[RECORDS SUPPLIED Boundary: Start]

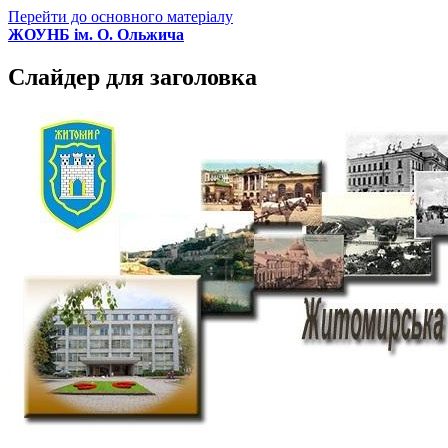
Перейти до основного матеріалу
ЖОУНБ ім. О. Ольжича
Слайдер для заголовка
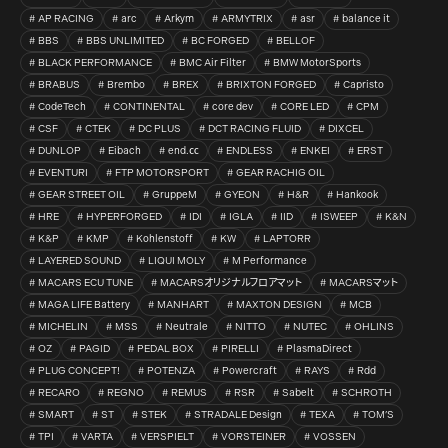
AP RACING
arc
Arkym
ARMYTRIX
asr
balance it
BBS
BBS UNLIMITED
BC FORGED
BELLOF
BLACK PERFORMANCE
BMC Air Filter
BMW MotorSports
BRABUS
Brembo
BREX
BRIXTON FORGED
Capristo
CodeTech
CONTINENTAL
core dev
CORE LED
CPM
CSF
CTEK
DC PLUS
DCT RACING FLUID
DIXCEL
DUNLOP
Eibach
end.㏄
ENDLESS
ENKEI
ERST
EVENTURI
FTP MOTORSPORT
GEAR RACHIG OIL
GEAR STREET OIL
GruppeM
GYEON
H&R
Hankook
HRE
HYPERFORGED
IDI
IGLA
IID
ISWEEP
K&N
K&P
KMP
Kohlenstoff
KW
LAPTORR
LAYERED SOUND
LIQUI MOLY
M Performance
MACARS ECU TUNE
MACARSオリジナルフロアマット
MACARSマット
MAGA LIFE Battery
MANHART
MAXTON DESIGN
MCB
MICHELIN
MSS
Neutrale
NITTO
NUTEC
OHLINS
OZ
PAGID
PEDAL BOX
PIRELLI
PlasmaDirect
PLUG CONCEPT!
POTENZA
Powercraft
RAYS
Rdd
RECARO
REGNO
REMUS
RSR
Sabelt
SCHROTH
SMART
ST
STEK
STRADALE Design
TEXA
TOM’S
TPI
VARTA
VERSPIELT
VORSTEINER
VOSSEN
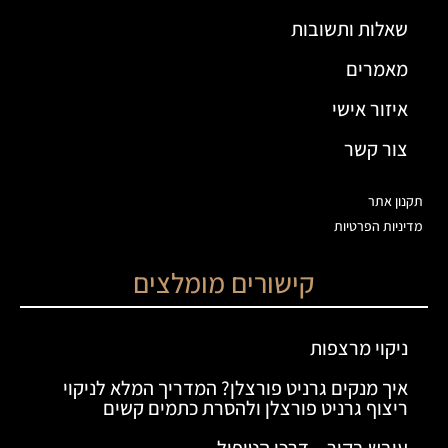
שאלות ותשובות
מאמרים
איזור אישי
צור קשר
תקנון אתר
מדיניות הפרטיות
קישורים מומלצים
ניקוי מרצפות
איך מנקים גרניט פורצלן? המדריך המלא לניקוי
ריצוף גרניט פורצלן ולהסרת כתמים קשים
עובש בקיר – דרכי הטיפול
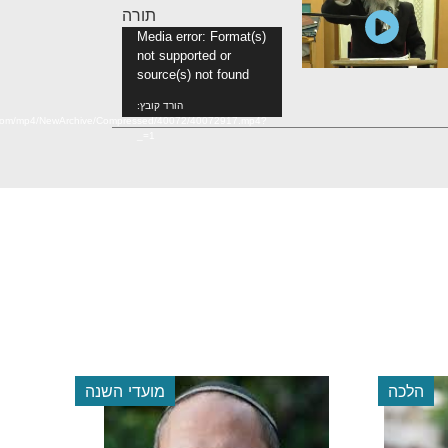
תורה
נגן
Media error: Format(s)
not supported or
וידאו
source(s) not found
הורד קובץ:
n.com/mp4/NewArchive/Compressed/40072/40072917.mp4?
_=1
הלכה
מועדי השנה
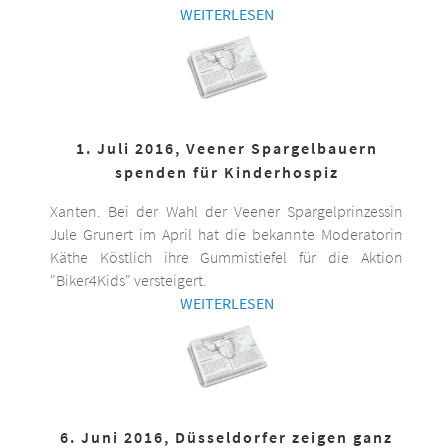
WEITERLESEN
1. Juli 2016, Veener Spargelbauern
spenden für Kinderhospiz
Xanten. Bei der Wahl der Veener Spargelprinzessin
Jule Grunert im April hat die bekannte Moderatorin
Käthe Köstlich ihre Gummistiefel für die Aktion
"Biker4Kids" versteigert.
WEITERLESEN
6. Juni 2016, Düsseldorfer zeigen ganz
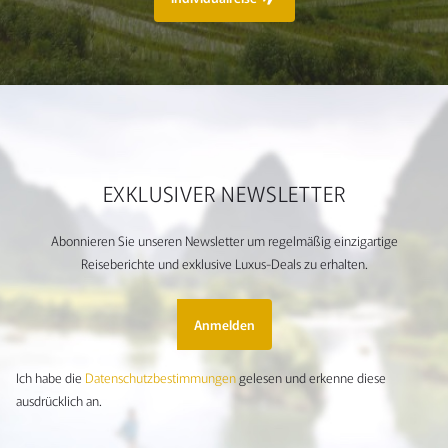
EXKLUSIVER NEWSLETTER
Abonnieren Sie unseren Newsletter um regelmäßig einzigartige
Reiseberichte und exklusive Luxus-Deals zu erhalten.
Anmelden
Ich habe die
Datenschutzbestimmungen
gelesen und erkenne diese
ausdrücklich an.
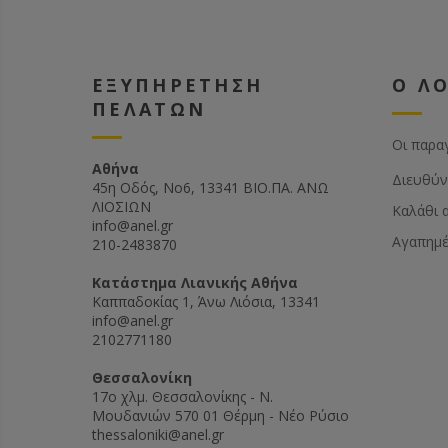
χρήση γαλακτικού
μυρμηγκικού οξέω
Καρφώνονται με 
καρφωτικό σε ξύλ
ΕΞΥΠΗΡΕΤΗΣΗ
Ο Λ
(διατίθενται και έ
ξύλινο πλαίσιο)
ΠΕΛΑΤΩΝ
Καθαρίζονται από
πολύ εύκολα με ζ
Οι παρα
ποτάσα
Αθήνα
Τοποθετούνται κα
Διευθύν
45η Οδός, Νο6, 13341 ΒΙΟ.ΠΑ. ΑΝΩ
και σε πλαστική κ
ΛΙΟΣΙΩΝ
Καλάθι 
Κατασκευασμένα 
info@anel.gr
κατάλληλο για τρό
Αγαπημ
210-2483870
Διατίθενται και με
ενσωματωμένο πλ
Kατάστημα Λιανικής Αθήνα
αποσυμφόρησης μ
Καππαδοκίας 1, Άνω Λιόσια, 13341
που δίνει τη δυνα
info@anel.gr
προσθήκης δεύτε
2102771180
διαφράγματος ώστ
συνδυάσετε δύο β
Θεσσαλονίκη
στην ίδια κυψέλη.
17ο χλμ. Θεσσαλονίκης - Ν.
Μουδανιών 570 01 Θέρμη - Νέο Ρύσιο
thessaloniki@anel.gr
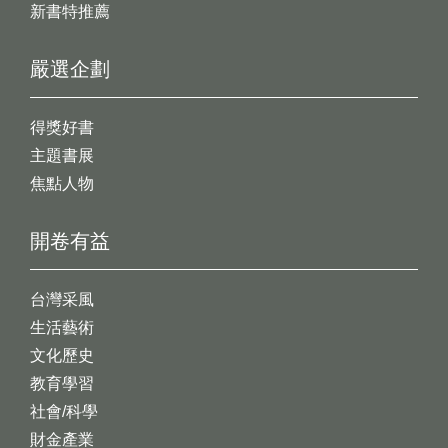
新書特推薦
嚴選企劃
得獎好書
主題書展
焦點人物
開卷有益
台灣采風
生活藝術
文化歷史
教育學習
社會/科學
財金產業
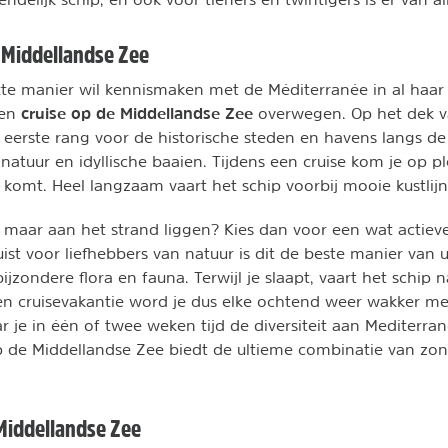
 Middellandse Zee
te manier wil kennismaken met de Méditerranée in al haar
cruise op de Middellandse Zee
een
overwegen. Op het dek 
je eerste rang voor de historische steden en havens langs d
 natuur en idyllische baaien. Tijdens een cruise kom je op p
 komt. Heel langzaam vaart het schip voorbij mooie kustlijn
en maar aan het strand liggen? Kies dan voor een wat actiev
uist voor liefhebbers van natuur is dit de beste manier van u
ijzondere flora en fauna. Terwijl je slaapt, vaart het schip
en cruisevakantie word je dus elke ochtend weer wakker m
ar je in één of twee weken tijd de diversiteit aan Mediterra
p de Middellandse Zee biedt de ultieme combinatie van zon,
Middellandse Zee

[RECORDS SUPPLIED Boundary: End]

WORK TASK: An exact copy of every entry above is needed, with the pictures left out.

EXERCISE RESPONSE:
Перейти до основного матеріалу
ЖОУНБ ім. О. Ольжича
Слайдер для заголовка
AP RACING
arc
Arkym
ARMYTRIX
asr
balance it
BBS
BBS UNLIMITED
BC FORGED
BELLOF
BLACK PERFORMANCE
BMC Air Filter
BMW MotorSports
BRABUS
Brembo
BREX
BRIXTON FORGED
Capristo
CodeTech
CONTINENTAL
core dev
CORE LED
CPM
CSF
CTEK
DC PLUS
DCT RACING FLUID
DIXCEL
DUNLOP
Eibach
end.㏄
ENDLESS
ENKEI
ERST
EVENTURI
FTP MOTORSPORT
GEAR RACHIG OIL
GEAR STREET OIL
GruppeM
GYEON
H&R
Hankook
HRE
HYPERFORGED
IDI
IGLA
IID
ISWEEP
K&N
K&P
KMP
Kohlenstoff
KW
LAPTORR
LAYERED SOUND
LIQUI MOLY
M Performance
MACARS ECU TUNE
MACARSオリジナルフロアマット
MACARSマット
MAGA LIFE Battery
MANHART
MAXTON DESIGN
MCB
MICHELIN
MSS
Neutrale
NITTO
NUTEC
OHLINS
OZ
PAGID
PEDAL BOX
PIRELLI
PlasmaDirect
PLUG CONCEPT!
POTENZA
Powercraft
RAYS
Rdd
RECARO
REGNO
REMUS
RSR
Sabelt
SCHROTH
SMART
ST
STEK
STRADALE Design
TEXA
TOM’S
TPI
VARTA
VERSPIELT
VORSTEINER
VOSSEN
שאלות ותשובות
מאמרים
איזור אישי
צור קשר
תקנון אתר
מדיניות הפרטיות
קישורים מומלצים
ניקוי מרצפות
איך מנקים גרניט פורצלן? המדריך המלא לניקוי
ריצוף גרניט פורצלן ולהסרת כתמים קשים
עובש בקיר – דרכי הטיפול
תורה
נגן
Media error: Format(s)
not supported or
וידאו
source(s) not found
הורד קובץ:
n.com/mp4/NewArchive/Compressed/40072/40072917.mp4?
_=1
הלכה
מועדי השנה
WEITERLESEN
1. Juli 2016, Veener Spargelbauern
spenden für Kinderhospiz
Xanten. Bei der Wahl der Veener Spargelprinzessin
Jule Grunert im April hat die bekannte Moderatorin
Käthe Köstlich ihre Gummistiefel für die Aktion
"Biker4Kids" versteigert.
WEITERLESEN
6. Juni 2016, Düsseldorfer zeigen ganz
EXKLUSIVER NEWSLETTER
Abonnieren Sie unseren Newsletter um regelmäßig einzigartige
Reiseberichte und exklusive Luxus-Deals zu erhalten.
Anmelden
Ich habe die
Datenschutzbestimmungen
gelesen und erkenne diese
ausdrücklich an.
χρήση γαλακτικού
μυρμηγκικού οξέω
Καρφώνονται με 
καρφωτικό σε ξύλ
ΕΞΥΠΗΡΕΤΗΣΗ
Ο Λ
(διατίθενται και έ
ξύλινο πλαίσιο)
ΠΕΛΑΤΩΝ
Καθαρίζονται από
πολύ εύκολα με ζ
Οι παρα
ποτάσα
Αθήνα
Τοποθετούνται κα
Διευθύν
45η Οδός, Νο6, 13341 ΒΙΟ.ΠΑ. ΑΝΩ
και σε πλαστική κ
ΛΙΟΣΙΩΝ
Καλάθι 
Κατασκευασμένα 
info@anel.gr
κατάλληλο για τρό
Αγαπημ
210-2483870
Διατίθενται και με
ενσωματωμένο πλ
Kατάστημα Λιανικής Αθήνα
αποσυμφόρησης μ
Καππαδοκίας 1, Άνω Λιόσια, 13341
που δίνει τη δυνα
info@anel.gr
προσθήκης δεύτε
2102771180
διαφράγματος ώστ
συνδυάσετε δύο β
Θεσσαλονίκη
στην ίδια κυψέλη.
17ο χλμ. Θεσσαλονίκης - Ν.
Μουδανιών 570 01 Θέρμη - Νέο Ρύσιο
thessaloniki@anel.gr
新書特推薦
嚴選企劃
得獎好書
主題書展
焦點人物
開卷有益
台灣采風
生活藝術
文化歷史
教育學習
社會/科學
財金產業
 Middellandse Zee
te manier wil kennismaken met de Méditerranée in al haar
cruise op de Middellandse Zee
een
overwegen. Op het dek 
je eerste rang voor de historische steden en havens langs d
 natuur en idyllische baaien. Tijdens een cruise kom je op p
 komt. Heel langzaam vaart het schip voorbij mooie kustlijn
en maar aan het strand liggen? Kies dan voor een wat actiev
uist voor liefhebbers van natuur is dit de beste manier van u
ijzondere flora en fauna. Terwijl je slaapt, vaart het schip
en cruisevakantie word je dus elke ochtend weer wakker m
ar je in één of twee weken tijd de diversiteit aan Mediterra
p de Middellandse Zee biedt de ultieme combinatie van zon,
Middellandse Zee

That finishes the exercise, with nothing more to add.